"The OPEC states -- even the rogues that aid terrorist groups -- will have a market for their product, and unilateral action by the U.S. would lead to much more damage than good, both economically and politically, with only downside for U.S. energy companies, their employees, and investors -- like Pickens."
-- This author, January 26 article
When I took issue with part of T. Boone Pickens' stance on OPEC, stating that his ideas were dangerous to domestic oil producers, I wasn't expecting to get a direct response from Pickens himself. However, the co-founder of Clean Energy Fuels, owner of private investment company BP Capital, and hardcore advocate of wind and natural gas through his Pickens Plan, reached out to to offer specific thoughts and feedback.
While I walked away from the conversation with essentially the same -- if a little more moderated -- opinion, Pickens' insight is certainly worthy of sharing with readers.
Social commitments change the game
There's no denying that the actual cost of getting oil out of the conventional oil fields in Saudi Arabia, Iran, and other Persian Gulf states is significantly lower than producing from shale reserves like the Bakken in North Dakota and Montana. Primary oil producers like Continental Resources (NYSE:CLR), and companies like Pioneer Natural Resources (NYSE:PXD) and Ultra Petroleum (OTC:UPL), which are increasingly producing more oil, rely on oil prices remaining relatively high. OPEC nations could artificially drive prices lower by ramping up output, pushing global oil prices down, causing real harm to U.S. producers, in the event the U.S. made a decision to cut off OPEC imports.
However, Pickens asserts that the events over the past few years, starting with the "Arab Spring" in 2010, which saw no less than four government overthrows and a half-dozen serious protests in other countries, have caused rulers in the region to see the risks of civil unrest. The biggest oil producers, like Saudi Arabia, Kuwait, and Qatar largely managed to avoid social unrest due to massive social programs that are funded by oil. Pickens believes that Saudi Arabia alone spends $60 per barrel of oil -- approximately $9,000 per year per Saudi citizen -- on social programs. As Pickens points out, this dependence on oil revenue for social programs represents a real threat to the Saudi royal family if oil prices head south. This likely extends to other, smaller kingdoms, with similar per-capita spending to support -- and pacify -- its citizens.
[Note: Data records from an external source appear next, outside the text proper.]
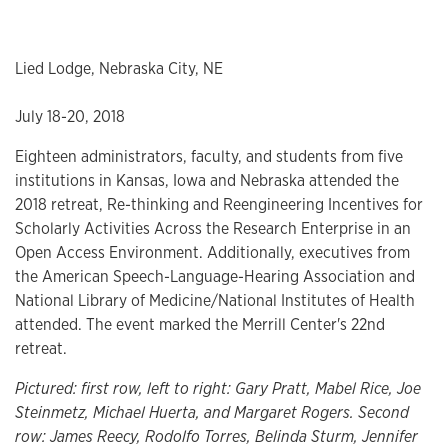
Lied Lodge, Nebraska City, NE
July 18-20, 2018
Eighteen administrators, faculty, and students from five
institutions in Kansas, Iowa and Nebraska attended the
2018 retreat, Re-thinking and Reengineering Incentives for
Scholarly Activities Across the Research Enterprise in an
Open Access Environment. Additionally, executives from
the American Speech-Language-Hearing Association and
National Library of Medicine/National Institutes of Health
attended. The event marked the Merrill Center's 22nd
retreat.
Pictured: first row, left to right: Gary Pratt, Mabel Rice, Joe
Steinmetz, Michael Huerta, and Margaret Rogers. Second
row: James Reecy, Rodolfo Torres, Belinda Sturm, Jennifer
Publicly, Saudi Arabia seems to be favoring U.S. oil. Saudi Oil minister Ali al-Naimi recently said that shale oil "is a welcome addition to the world's reserves."
Growing global demand helps; the free market is key
When I asked Pickens specifically about the government's role in this, his answer wasn't direct, but the point was clear. He advocates for a "North American Energy Alliance," as he calls it, and there's a lot of truth to the potential for the U.S., Canada, and Mexico being stronger trading partners in oil. The heart of his argument is a simple one. It doesn't make sense for Canada to send its tar sands oil to the Canadian coast and ship it thousands of miles away to Europe or Asia when the U.S. is importing massive amounts of oil from the Middle East and Venezuela.
The recent positive news for Transcanada's (NYSE:TRP) Keystone XL, passing a big hurdle and moving closer to approval, could be one step toward making this "Energy Alliance" a reality. Not only is America's political relationship with Canada and Mexico stronger than any of the OPEC producers, the economic benefits of regional oil, versus transatlantic shipping, aren't fictional. While there are environmental concerns with stretching a massive pipeline across the middle of the country, the bottom line is this Canadian oil is going to be produced and sold on the market. Importing it into the U.S. would simply offset imports from another part of the world, and wouldn't require unilateral action by the U.S. government to cut off any of the OPEC suppliers directly.
As to Mexico's role, recent moves to allow government-owned Pemex to partner with private companies to increase its production could potentially lead to even more offsetting of overseas imports. For U.S. producers like Continental and Pioneer, with strong technical expertise in shale production, the Mexican market could present an opportunity for growth over the next decade.
Final thoughts: Government should get out of the way while fostering development
Pickens has pointed out many times that the U.S. doesn't have an energy plan. With the Keystone XL pipeline, for example, the Department of Energy has played almost no role. The State Department handles the cross-border aspect of the pipeline, and was the key agency handling the environmental study just completed. Though the Keystone XL would tie into U.S. pipelines feeding domestic refineries and not reach the Gulf for export, any exporting of oil would be the purview of the Department of Commerce.
Pickens points to this lack of a singular entity being involved as one of the problems with America's energy policy. At the end of the day, it seems that his focus is more on the government getting out of the way by approving the Keystone XL pipeline, while also helping to accelerate the advancement of wind, solar, and natural gas through legislation like the Natural Gas Act -- which would pave the way for adoption of NG as a transportation fuel.
While Pickens' rhetoric may be aggressive at times, the core of his beliefs certainly rings true, as long as the economics of expensive oil and cheap domestic natural gas hold up. For that to remain the case, the U.S. will likely depend on at least some OPEC oil for the foreseeable future.